I was sufficiently struck by the above to write it down – because it was clear even then that Sheriff Israel is an incompetent deployer of the power he already has. The scale of his department’s appalling failure in the Parkland massacre gets worse almost hourly. I was on air with Tucker Carlson when I heard that Stoneman Douglas High’s on-site “school resource officer” – Sheriff’s Deputy Scot Peterson, uniformed, trained and armed – had declined to enter the building and had stayed safely outside until Nikolas Cruz had finished killing everybody.
After a day on supension without pay, Deputy Peterson has now “retired”, which assuredly comes with pay.
But, as I said, it gets worse. Three of his fellow deputies, from Sheriff Israel’s department, then showed up at the school and also decided not to enter the building but to remain crouched behind their vehicles until the shooting had stopped:
When Coral Springs police officers arrived at Marjory Stoneman Douglas High School in Parkland, Florida, on February 14 in the midst of the school shooting crisis, many officers were surprised to find not only that Broward County Sheriff’s Deputy Scot Peterson, the armed school resource officer, had not entered the building, but that three other Broward County Sheriff’s deputies were also outside the school and had not entered, Coral Springs sources tell CNN. The deputies had their pistols drawn and were behind their vehicles, the sources said, and not one of them had gone into the school.
With direction from the Broward deputies who were outside, Coral Springs police soon entered the building where the shooter was. New Broward County Sheriff’s deputies arrived on the scene, and two of those deputies and an officer from Sunrise, Florida, joined the Coral Springs police as they went into the building.

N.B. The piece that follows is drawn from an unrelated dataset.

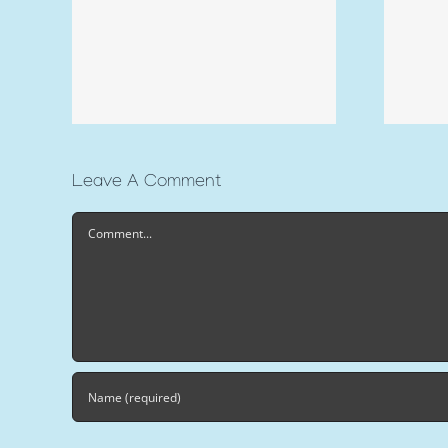
Leave A Comment
Comment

By my arithmetic, that sounds like at least seven of Sheriff Israel’s deputies were at the school, but only two entered the building. Still, it seems to be a crackerjack police department in terms of response time: They’re first on the scene – and then they just sit back and watch at a safe distance. Or as Dr Jesse Kelly tweets:
“911, what’s your emergency?”
“There’s someone breaking into my house. Could you send the Broward County Sheriff’s Department to water my garden while I kill the intruder?”